Resident, male adult: That plot of land was cursed long before they put that park there. Burt Bucklebee knew it. You think it's a coincidence he had a heart attack the same exact day he was packing up to move out to Florida? Then there was that kid, too, and the old lady at the Cripple Castle [note: this is apparently what some residents call the seniors home]. Heart attack, same day. Splat. So you can argue all you want about that park and who's to blame but that land was cursed from the start. The Native Americans knew it. Burt knew it. What they should do is demolish the whole damn place and salt the earth where it stood.

 

Resident, female adult: Don't believe anything you hear about Ghostland. These people just want to spread lies about that place.

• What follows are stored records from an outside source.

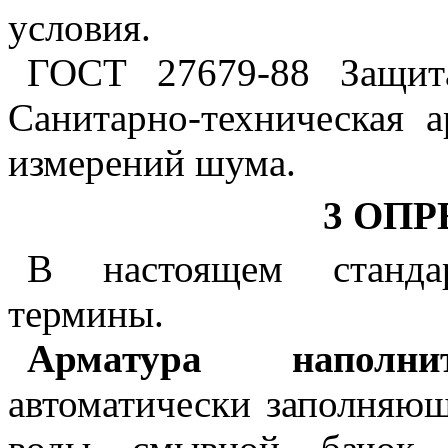
условия.
ГОСТ 27679-88 Защита
Санитарно-техническая 
измерений шума.
3 ОП
В настоящем станда
термины.
Арматура наполнит
автоматически заполняю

Fake news. They've been against it ever since town council passed the zoning change for that land. I worked there, during construction. I didn't see any kind of weird stuff like some other people have been saying. I've cleared asbestos from old buildings before, wasn't much different than that. It was just a routine job. Clock in clock out. Okay, so maybe the exhibits were a little strange and there were stories, but you hear all kinds of that stuff on just about any job.

Resident, female adult: There were memorials and funerals and candlelight vigils for a month after it happened. It was physically exhausting. Mentally draining. I think it's time for us as a community to try to move on, move forward, you know?